Love, the Hardest Way

34

We had time to spare before Bam’s flight; so we went and sat in a little cafe. And it was over that cup of cheap airport coffee that I realised that I was sitting across from the man that I wanted to be with forever.
“So, do you want to know?” Bam asked after a short silence.
“Know what?”
“Know how fucking crazy I am about you?”
I just blushed, not knowing what to say. That didn’t stop him.
“The first time I saw you all I could think about was how much I loved your hair. I’d never seen a girl who could pull off having blue hair. And when I saw you all covered in blood and apparently hit by a car I just thought: ‘shit, not her, I wanted to ask her out’. And then over the next few months I couldn’t stop thinking of you, I had to see you again. Watching your show just wasn’t enough. So I called Edy and set up that Christmas prank of taking Vex...”

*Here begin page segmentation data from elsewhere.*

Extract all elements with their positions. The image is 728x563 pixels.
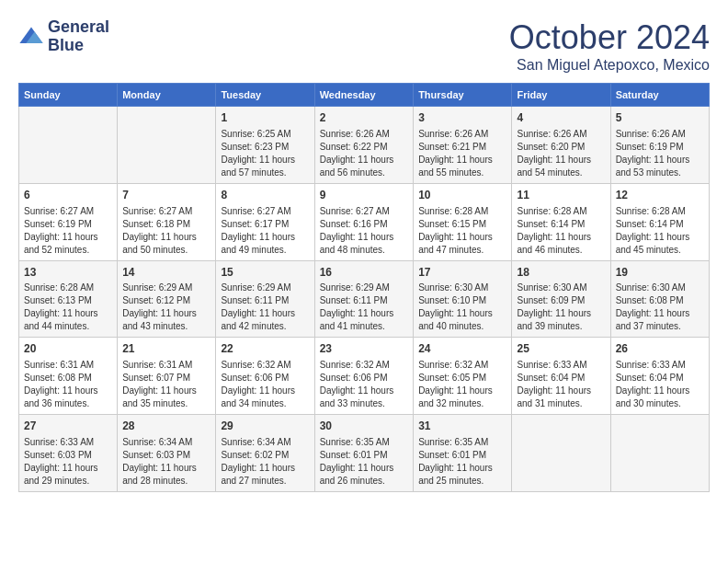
sunset-text: Sunset: 6:19 PM xyxy=(616,141,704,154)
day-number: 28 xyxy=(122,419,210,434)
sunset-text: Sunset: 6:07 PM xyxy=(122,372,210,385)
daylight-text: Daylight: 11 hours and 46 minutes. xyxy=(517,231,605,257)
calendar-cell: 2Sunrise: 6:26 AMSunset: 6:22 PMDaylight… xyxy=(314,107,413,184)
sunrise-text: Sunrise: 6:26 AM xyxy=(616,128,704,141)
week-row-1: 1Sunrise: 6:25 AMSunset: 6:23 PMDaylight… xyxy=(19,107,710,184)
day-header-wednesday: Wednesday xyxy=(314,84,413,107)
daylight-text: Daylight: 11 hours and 55 minutes. xyxy=(418,154,506,179)
day-number: 29 xyxy=(221,419,309,434)
title-block: October 2024 San Miguel Atepoxco, Mexico xyxy=(509,18,710,74)
day-number: 23 xyxy=(320,341,408,357)
day-number: 21 xyxy=(122,341,210,357)
calendar-cell: 26Sunrise: 6:33 AMSunset: 6:04 PMDayligh… xyxy=(610,338,709,415)
sunrise-text: Sunrise: 6:35 AM xyxy=(418,436,506,449)
sunrise-text: Sunrise: 6:28 AM xyxy=(418,205,506,218)
sunrise-text: Sunrise: 6:30 AM xyxy=(418,282,506,294)
sunrise-text: Sunrise: 6:34 AM xyxy=(122,436,210,449)
calendar-cell: 28Sunrise: 6:34 AMSunset: 6:03 PMDayligh… xyxy=(118,415,216,492)
sunset-text: Sunset: 6:05 PM xyxy=(418,372,506,385)
calendar-cell: 7Sunrise: 6:27 AMSunset: 6:18 PMDaylight… xyxy=(118,183,216,260)
calendar-cell: 15Sunrise: 6:29 AMSunset: 6:11 PMDayligh… xyxy=(216,260,314,338)
week-row-2: 6Sunrise: 6:27 AMSunset: 6:19 PMDaylight… xyxy=(19,183,710,260)
sunrise-text: Sunrise: 6:29 AM xyxy=(221,282,309,294)
logo: General Blue xyxy=(18,18,109,55)
sunset-text: Sunset: 6:01 PM xyxy=(418,449,506,462)
day-number: 25 xyxy=(517,341,605,357)
daylight-text: Daylight: 11 hours and 29 minutes. xyxy=(24,462,112,488)
sunrise-text: Sunrise: 6:33 AM xyxy=(517,359,605,372)
calendar-cell: 5Sunrise: 6:26 AMSunset: 6:19 PMDaylight… xyxy=(610,107,709,184)
sunrise-text: Sunrise: 6:27 AM xyxy=(122,205,210,218)
daylight-text: Daylight: 11 hours and 32 minutes. xyxy=(418,385,506,410)
daylight-text: Daylight: 11 hours and 26 minutes. xyxy=(320,462,408,488)
sunset-text: Sunset: 6:18 PM xyxy=(122,218,210,231)
sunset-text: Sunset: 6:06 PM xyxy=(221,372,309,385)
month-title: October 2024 xyxy=(509,18,710,57)
sunset-text: Sunset: 6:11 PM xyxy=(221,294,309,307)
calendar-cell: 18Sunrise: 6:30 AMSunset: 6:09 PMDayligh… xyxy=(512,260,610,338)
day-number: 12 xyxy=(616,188,704,203)
calendar-cell: 19Sunrise: 6:30 AMSunset: 6:08 PMDayligh… xyxy=(610,260,709,338)
sunrise-text: Sunrise: 6:32 AM xyxy=(320,359,408,372)
daylight-text: Daylight: 11 hours and 56 minutes. xyxy=(320,154,408,179)
sunset-text: Sunset: 6:17 PM xyxy=(221,218,309,231)
calendar-cell: 4Sunrise: 6:26 AMSunset: 6:20 PMDaylight… xyxy=(512,107,610,184)
sunset-text: Sunset: 6:22 PM xyxy=(320,141,408,154)
daylight-text: Daylight: 11 hours and 42 minutes. xyxy=(221,307,309,333)
sunrise-text: Sunrise: 6:28 AM xyxy=(517,205,605,218)
calendar-cell: 9Sunrise: 6:27 AMSunset: 6:16 PMDaylight… xyxy=(314,183,413,260)
daylight-text: Daylight: 11 hours and 30 minutes. xyxy=(616,385,704,410)
calendar-cell: 30Sunrise: 6:35 AMSunset: 6:01 PMDayligh… xyxy=(314,415,413,492)
day-number: 24 xyxy=(418,341,506,357)
sunset-text: Sunset: 6:23 PM xyxy=(221,141,309,154)
calendar-cell: 25Sunrise: 6:33 AMSunset: 6:04 PMDayligh… xyxy=(512,338,610,415)
sunset-text: Sunset: 6:16 PM xyxy=(320,218,408,231)
calendar-cell: 11Sunrise: 6:28 AMSunset: 6:14 PMDayligh… xyxy=(512,183,610,260)
logo-text: General Blue xyxy=(48,18,109,55)
sunset-text: Sunset: 6:20 PM xyxy=(517,141,605,154)
daylight-text: Daylight: 11 hours and 43 minutes. xyxy=(122,307,210,333)
day-header-sunday: Sunday xyxy=(19,84,118,107)
calendar-cell: 20Sunrise: 6:31 AMSunset: 6:08 PMDayligh… xyxy=(19,338,118,415)
sunset-text: Sunset: 6:21 PM xyxy=(418,141,506,154)
daylight-text: Daylight: 11 hours and 31 minutes. xyxy=(517,385,605,410)
calendar-cell: 16Sunrise: 6:29 AMSunset: 6:11 PMDayligh… xyxy=(314,260,413,338)
calendar-cell xyxy=(19,107,118,184)
daylight-text: Daylight: 11 hours and 36 minutes. xyxy=(24,385,112,410)
daylight-text: Daylight: 11 hours and 53 minutes. xyxy=(616,154,704,179)
sunrise-text: Sunrise: 6:27 AM xyxy=(221,205,309,218)
calendar-cell: 6Sunrise: 6:27 AMSunset: 6:19 PMDaylight… xyxy=(19,183,118,260)
sunrise-text: Sunrise: 6:33 AM xyxy=(616,359,704,372)
day-header-saturday: Saturday xyxy=(610,84,709,107)
sunset-text: Sunset: 6:13 PM xyxy=(24,294,112,307)
calendar-table: SundayMondayTuesdayWednesdayThursdayFrid… xyxy=(18,83,710,492)
sunset-text: Sunset: 6:04 PM xyxy=(616,372,704,385)
day-number: 11 xyxy=(517,188,605,203)
day-number: 5 xyxy=(616,110,704,126)
day-number: 22 xyxy=(221,341,309,357)
week-row-3: 13Sunrise: 6:28 AMSunset: 6:13 PMDayligh… xyxy=(19,260,710,338)
day-number: 31 xyxy=(418,419,506,434)
day-number: 3 xyxy=(418,110,506,126)
day-number: 10 xyxy=(418,188,506,203)
daylight-text: Daylight: 11 hours and 34 minutes. xyxy=(221,385,309,410)
calendar-cell xyxy=(610,415,709,492)
daylight-text: Daylight: 11 hours and 47 minutes. xyxy=(418,231,506,257)
daylight-text: Daylight: 11 hours and 48 minutes. xyxy=(320,231,408,257)
sunrise-text: Sunrise: 6:33 AM xyxy=(24,436,112,449)
sunrise-text: Sunrise: 6:31 AM xyxy=(122,359,210,372)
day-number: 9 xyxy=(320,188,408,203)
sunset-text: Sunset: 6:08 PM xyxy=(24,372,112,385)
calendar-cell xyxy=(512,415,610,492)
daylight-text: Daylight: 11 hours and 25 minutes. xyxy=(418,462,506,488)
page-header: General Blue October 2024 San Miguel Ate… xyxy=(18,18,710,74)
day-number: 30 xyxy=(320,419,408,434)
daylight-text: Daylight: 11 hours and 35 minutes. xyxy=(122,385,210,410)
calendar-cell: 22Sunrise: 6:32 AMSunset: 6:06 PMDayligh… xyxy=(216,338,314,415)
sunset-text: Sunset: 6:09 PM xyxy=(517,294,605,307)
sunset-text: Sunset: 6:12 PM xyxy=(122,294,210,307)
day-number: 18 xyxy=(517,265,605,281)
daylight-text: Daylight: 11 hours and 44 minutes. xyxy=(24,307,112,333)
day-header-thursday: Thursday xyxy=(414,84,512,107)
sunrise-text: Sunrise: 6:29 AM xyxy=(122,282,210,294)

“Something I still haven’t forgiven you for, by the way.” I interjected with a smile.
“Haha, yeah. But then when I bought him back and you jumped on me, fuck I had to do everything in my power not to grab you and kiss you right then. I kept trying to tell myself that it was just a crush, a fling that I could get over. But when you smiled at seeing Vex, it made my stomach flip and my heart skip a beat. I just wanted you to smile at me like that. I knew then that I would do anything to get you to smile like that because of me.”
I couldn’t believe that I was actually hearing this, listening to all of these feelings that I have had since I’ve known this incredible man reflected in his own words.

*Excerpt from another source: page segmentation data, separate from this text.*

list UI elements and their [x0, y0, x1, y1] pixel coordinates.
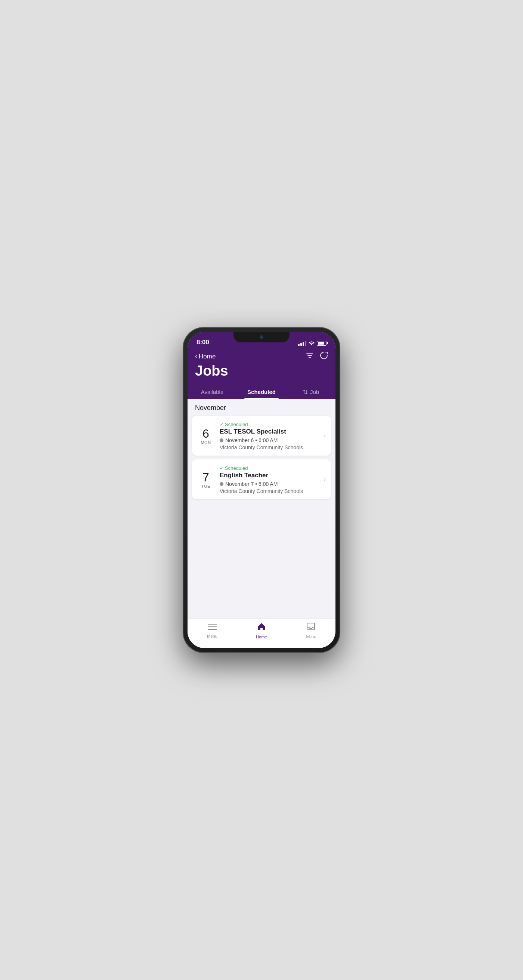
nav-inbox[interactable]: Inbox — [286, 619, 335, 642]
checkmark-icon-1: ✓ — [220, 422, 224, 427]
job-card-1[interactable]: 6 MON ✓ Scheduled ESL TESOL Specialist N… — [192, 415, 331, 456]
back-button[interactable]: ‹ Home — [195, 352, 216, 360]
header-actions — [305, 352, 328, 361]
job-status-2: ✓ Scheduled — [220, 465, 321, 471]
job-datetime-2: November 7 • 6:00 AM — [220, 481, 321, 487]
job-chevron-1: › — [321, 421, 326, 450]
month-header: November — [188, 399, 335, 415]
nav-inbox-label: Inbox — [306, 634, 316, 639]
job-date-2: November 7 • 6:00 AM — [225, 481, 278, 487]
signal-icon — [298, 341, 306, 346]
job-title-1: ESL TESOL Specialist — [220, 428, 321, 436]
dot-icon-2 — [220, 482, 223, 486]
refresh-button[interactable] — [320, 352, 328, 361]
phone-frame: 8:00 — [183, 328, 340, 652]
job-day-name-1: MON — [200, 440, 211, 445]
battery-icon — [317, 341, 326, 346]
job-school-2: Victoria County Community Schools — [220, 488, 321, 494]
wifi-icon — [308, 340, 315, 346]
job-title-2: English Teacher — [220, 472, 321, 479]
front-camera — [260, 335, 263, 339]
job-school-1: Victoria County Community Schools — [220, 444, 321, 450]
tab-available[interactable]: Available — [188, 385, 237, 399]
filter-button[interactable] — [305, 352, 314, 361]
status-time: 8:00 — [197, 339, 209, 346]
home-icon — [257, 622, 266, 633]
nav-menu[interactable]: Menu — [188, 619, 237, 642]
header-nav: ‹ Home — [195, 352, 328, 361]
job-date-1: November 6 • 6:00 AM — [225, 437, 278, 443]
nav-home-label: Home — [256, 635, 267, 639]
job-date-col-2: 7 TUE — [192, 465, 220, 494]
menu-icon — [208, 623, 217, 632]
job-day-name-2: TUE — [201, 484, 210, 488]
back-label: Home — [199, 353, 216, 360]
notch — [234, 332, 289, 342]
nav-menu-label: Menu — [207, 634, 218, 638]
page-title: Jobs — [195, 363, 328, 379]
content-area: November 6 MON ✓ Scheduled ESL TESOL Spe… — [188, 399, 335, 618]
checkmark-icon-2: ✓ — [220, 465, 224, 471]
job-day-number-1: 6 — [202, 428, 209, 439]
tabs-bar: Available Scheduled Job — [188, 385, 335, 399]
bottom-nav: Menu Home Inbox — [188, 618, 335, 648]
job-info-2: ✓ Scheduled English Teacher November 7 •… — [220, 465, 321, 494]
job-card-2[interactable]: 7 TUE ✓ Scheduled English Teacher Novemb… — [192, 459, 331, 500]
phone-screen: 8:00 — [188, 332, 335, 648]
nav-home[interactable]: Home — [237, 619, 286, 642]
job-info-1: ✓ Scheduled ESL TESOL Specialist Novembe… — [220, 421, 321, 450]
job-datetime-1: November 6 • 6:00 AM — [220, 437, 321, 443]
job-chevron-2: › — [321, 465, 326, 494]
job-status-1: ✓ Scheduled — [220, 422, 321, 427]
svg-rect-3 — [307, 623, 315, 630]
job-day-number-2: 7 — [202, 471, 209, 483]
tab-job[interactable]: Job — [286, 385, 335, 399]
back-chevron-icon: ‹ — [195, 352, 197, 360]
status-icons — [298, 340, 326, 346]
inbox-icon — [306, 622, 315, 633]
header: ‹ Home Jo — [188, 348, 335, 385]
dot-icon-1 — [220, 438, 223, 442]
tab-scheduled[interactable]: Scheduled — [237, 385, 286, 399]
job-date-col-1: 6 MON — [192, 421, 220, 450]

“Then I had to leave again and it was months until I saw you again. Until you turned up in West Chester. And I couldn’t wait, because I would get to hang out with you for more than just a few days. I would get the chance to really get to know you as a person, rather than just a voice on the phone. I even fucking cleaned the house. And then we played Spin the Bottle that one night and I got to kiss you. I couldn’t believe how soft your lips were, how much I just wanted to keep kissing you. And every time I saw you after that I just wanted to kiss you again and again. Then you let me sleep in your bed when I stayed over. Even though I knew nothing would happen, I was so fucking happy that I could just be near you. I don’t care if that makes me sound like a fucking pussy, because it’s true. Then when I surprised you for your birthday, I finally got that smile, the one that completely lit up everything around you, and I was the one who caused it. It was at that point that I realised that what I feel for you wasn’t just a fling; I couldn’t just get over you. What I feel for you is so much stronger than what I felt for Jenn; it easily outstrips whatever I felt for Missy. You are the only one that I want. And I don’t care that we live on different continents, because I know that you are the one.”
I just sat the speechless, looking into those blue eyes that I love. At that face that I love. Holding those strong hands that I love. I was in love with Bam Margera.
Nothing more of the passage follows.